Saturday, 27 November 2010

Arch Linux review

I believe it is time I can provide a substantial review of Arch linux distribution. I have already written about my switch to Arch linux; so I will not reiterate those ideas here. I will just attempt to clarify your view towards Arch linux because most distributions are merely reflections of viewpoints of the developers of the distribution.

Arch linux is a rolling release distribution that provides bleeding edge software. That is all to it. Now, with bleeding edge software, there are always stability issues. If you are looking for rock-solid stability, go for Debian without any further thought. However, do consider the fact that if software is bleeding edge then most likely the bugs are upstream than with the distribution. This notion is reinforced by the fact that Arch does not mod packages. Arch branding is optional. When I started using Arch, I had reported a firefox issue which turned out to be an upstream problem. This was within 24 hours. Then there was the valgrind issue which I did talk about at length. So, basically Arch people respond fast. However, the IRC channel #archlinux is not very friendly (may be I still have a hang over from #gentoo). Arch is good at performance; boots up fast. It has decent support for hardware. Installing drivers for my WLAN was not at all difficult.

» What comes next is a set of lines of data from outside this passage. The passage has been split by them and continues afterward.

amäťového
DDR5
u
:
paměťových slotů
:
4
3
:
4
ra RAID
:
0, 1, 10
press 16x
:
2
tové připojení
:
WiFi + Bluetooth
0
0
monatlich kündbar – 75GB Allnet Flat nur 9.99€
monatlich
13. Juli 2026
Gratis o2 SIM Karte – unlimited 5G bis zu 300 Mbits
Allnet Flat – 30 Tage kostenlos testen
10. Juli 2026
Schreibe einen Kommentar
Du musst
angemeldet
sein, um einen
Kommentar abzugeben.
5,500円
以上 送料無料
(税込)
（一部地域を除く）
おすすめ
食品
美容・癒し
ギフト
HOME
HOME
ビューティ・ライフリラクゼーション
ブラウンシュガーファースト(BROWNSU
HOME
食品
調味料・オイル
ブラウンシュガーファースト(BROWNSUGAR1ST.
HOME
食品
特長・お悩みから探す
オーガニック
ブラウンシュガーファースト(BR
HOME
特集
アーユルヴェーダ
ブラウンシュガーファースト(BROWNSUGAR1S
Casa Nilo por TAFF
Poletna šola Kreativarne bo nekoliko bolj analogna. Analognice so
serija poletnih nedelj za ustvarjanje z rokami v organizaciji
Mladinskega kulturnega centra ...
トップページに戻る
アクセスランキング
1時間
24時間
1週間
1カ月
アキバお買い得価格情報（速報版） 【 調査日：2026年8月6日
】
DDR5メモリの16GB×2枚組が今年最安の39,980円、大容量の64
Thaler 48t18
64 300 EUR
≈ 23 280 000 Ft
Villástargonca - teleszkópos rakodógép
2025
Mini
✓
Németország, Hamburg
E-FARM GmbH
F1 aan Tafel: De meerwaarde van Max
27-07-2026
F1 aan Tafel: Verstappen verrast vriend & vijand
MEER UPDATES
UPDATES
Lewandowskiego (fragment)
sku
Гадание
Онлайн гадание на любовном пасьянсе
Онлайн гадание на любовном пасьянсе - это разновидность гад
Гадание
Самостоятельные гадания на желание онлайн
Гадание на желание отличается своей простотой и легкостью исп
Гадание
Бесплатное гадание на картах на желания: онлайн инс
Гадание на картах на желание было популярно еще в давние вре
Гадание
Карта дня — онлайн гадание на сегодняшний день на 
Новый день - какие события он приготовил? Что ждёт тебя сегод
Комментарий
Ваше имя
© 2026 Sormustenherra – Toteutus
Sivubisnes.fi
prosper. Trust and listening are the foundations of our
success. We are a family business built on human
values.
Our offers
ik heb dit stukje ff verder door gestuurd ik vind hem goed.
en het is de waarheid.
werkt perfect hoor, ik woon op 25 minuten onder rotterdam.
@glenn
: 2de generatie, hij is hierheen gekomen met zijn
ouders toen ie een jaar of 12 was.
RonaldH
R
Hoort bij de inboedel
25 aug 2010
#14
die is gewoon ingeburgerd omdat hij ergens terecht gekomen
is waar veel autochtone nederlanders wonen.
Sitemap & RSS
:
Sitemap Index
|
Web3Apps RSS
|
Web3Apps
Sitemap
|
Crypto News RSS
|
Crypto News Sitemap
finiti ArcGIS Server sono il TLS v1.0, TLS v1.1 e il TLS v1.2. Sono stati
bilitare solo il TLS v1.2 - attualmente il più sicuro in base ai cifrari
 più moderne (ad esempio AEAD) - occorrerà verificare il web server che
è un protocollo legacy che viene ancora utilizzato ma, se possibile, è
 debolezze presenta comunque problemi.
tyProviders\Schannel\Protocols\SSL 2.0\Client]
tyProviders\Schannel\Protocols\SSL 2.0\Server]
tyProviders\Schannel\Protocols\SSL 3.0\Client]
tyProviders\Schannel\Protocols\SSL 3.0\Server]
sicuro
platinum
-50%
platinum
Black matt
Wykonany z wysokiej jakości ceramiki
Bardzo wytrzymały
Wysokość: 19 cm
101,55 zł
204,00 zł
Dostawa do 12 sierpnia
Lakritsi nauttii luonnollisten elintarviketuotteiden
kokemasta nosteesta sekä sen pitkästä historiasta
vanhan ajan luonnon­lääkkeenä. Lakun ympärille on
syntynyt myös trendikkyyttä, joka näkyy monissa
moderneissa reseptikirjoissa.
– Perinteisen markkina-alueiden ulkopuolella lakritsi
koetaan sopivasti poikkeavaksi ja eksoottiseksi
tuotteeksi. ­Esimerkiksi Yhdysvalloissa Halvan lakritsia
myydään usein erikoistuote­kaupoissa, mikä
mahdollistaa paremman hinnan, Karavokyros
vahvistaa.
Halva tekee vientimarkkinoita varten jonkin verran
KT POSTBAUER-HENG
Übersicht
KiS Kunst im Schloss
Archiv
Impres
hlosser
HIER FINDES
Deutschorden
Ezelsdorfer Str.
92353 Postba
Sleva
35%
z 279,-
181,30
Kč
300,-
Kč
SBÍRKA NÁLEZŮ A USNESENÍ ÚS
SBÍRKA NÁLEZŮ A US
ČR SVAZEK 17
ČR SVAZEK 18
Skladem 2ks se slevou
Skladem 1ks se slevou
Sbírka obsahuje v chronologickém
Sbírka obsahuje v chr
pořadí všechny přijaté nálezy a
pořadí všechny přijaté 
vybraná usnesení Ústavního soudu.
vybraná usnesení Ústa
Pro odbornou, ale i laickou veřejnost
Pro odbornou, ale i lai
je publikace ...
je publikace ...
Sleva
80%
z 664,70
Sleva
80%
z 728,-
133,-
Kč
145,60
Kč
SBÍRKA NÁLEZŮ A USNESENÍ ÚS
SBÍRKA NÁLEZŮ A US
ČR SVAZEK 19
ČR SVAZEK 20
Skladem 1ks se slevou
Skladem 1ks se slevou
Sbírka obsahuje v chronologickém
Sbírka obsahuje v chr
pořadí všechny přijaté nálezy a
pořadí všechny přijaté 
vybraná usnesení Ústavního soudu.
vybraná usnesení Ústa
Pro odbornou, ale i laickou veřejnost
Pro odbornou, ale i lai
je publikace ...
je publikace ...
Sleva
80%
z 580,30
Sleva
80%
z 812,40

On the downside, some aspects that are not addressed by upstream properly are not handled by Arch appropriately. [Many distributions actively patch packages before release; though upstream commitment of the patches is a different scenario.] It is basically Arch policy. I have two unsolved bugs about the Arch kernel: one for 2.6.34 and one for 2.6.35. Also, my SD-card reader was not working properly before 2.6.35.

Yesterday, I upgraded to 2.6.36 and there were two error messages at boot time. One was about tomoyo-init scripts and the other was about HDA-Intel being unknown hardware. The former is harmless and the later was easy to resolve using the wiki. There still remain two things about Arch that annoy me:
Yet again, they are mostly upstream issues. Thus, Arch linux is a nice distribution; but it may not be the best choice for new users.

Tuesday, 9 November 2010

Cache_clean to clean up older packages

I have a 10 gig / partition and I had only about a gig left on it. So, I decided to clean up. I was aware that pacman stores multiple versions of packages so I checked out the size of /var/cache/pacman/pkg and it tuned out to be 4.9 gigs, i.e. more than 50% of my used space. The way to regain disk space was clear. I started looking up ways to clean up and found a python script in AUR. A snippet of the script's preview run is below.

['mercurial-1.5.1-1-x86_64.pkg.tar.xz', 'mercurial-1.5.2-1-x86_64.pkg.tar.xz', 'mercurial-1.5.3-1-x86_64.pkg.tar.xz', 'mercurial-1.5.4-1-x86_64.pkg.tar.xz', 'mercurial-1.6-1-x86_64.pkg.tar.xz', 'mercurial-1.6.2-1-x86_64.pkg.tar.xz', 'mercurial-1.6.3-1-x86_64.pkg.tar.xz']
['xulrunner-', 'xulrunner-', 'xulrunner-', 'xulrunner-', 'xulrunner-', 'xulrunner-', 'xulrunner-', 'xulrunner-']

Using the script I cleaned 2.5 gb within a minute. Elegant.
[N.B. - An alternative script in Go is available at github.]